The season is over for both teams. Too bad the Ivy powers that be can't allow their football teams into the Championship Division playoffs. Ivy soccer champs can go into post-season play. Princeton's basketball team is in Hawaii next week for the Maui Classic! We don't get it. CollegeFootballFan.com is heading to the playoffs. We're going to Amherst, MA as a side-trip to our Thanksgiving festivities where 9-2 UMass hosts 8-3 Fordham in the opening round of the playoffs.
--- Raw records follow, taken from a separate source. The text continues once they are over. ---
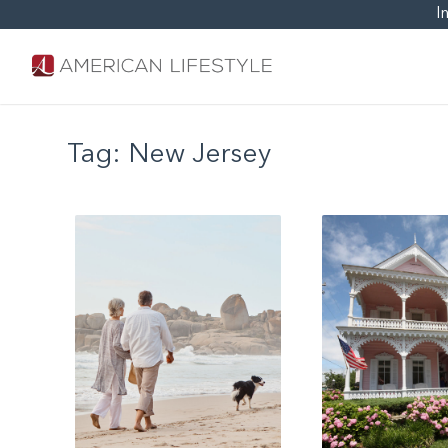
I
Tag:
New Jersey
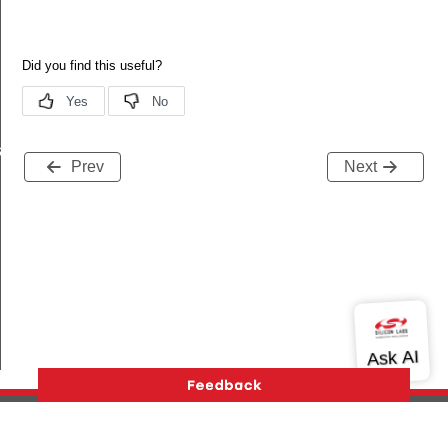
s
Prev
Next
Extra Points: Our bus arrived a half-hour late to pick us up. The original had engine problems and Aristocrat Bus gave us the newest bus from their fleet. Our bus driver, Pete, was great. We parked on Yale Ave alongside the Yale Bowl. Pete said we could stay as long after the game as we'd like since we parked only fifteen minutes prior to kickoff. We basically unpacked and most of us headed into the game. After the game we enjoyed beers and other libations. Megan Ward's chili went over big as did Laura Lehr's guacomole. The kids played ball along the sidewalk as a cop on a white horse patrolled near our bus. Drunk college students tried to help themselves to our food and bathroom on the bus. As Frank Scarpa said, "Back in those days, I would have, too!" On the way up, we played the DVD, "We are Marshall!" On the way back, the kids voted for "Rudy" over "Night at the Museum". We had a good football weekend. Lenape Valley Patriot League president Kristin Bonnefond and I talked about reviewing next year's Midget/PeeWee slate to plan a local college game again for a fundraiser. We'll see what we can do.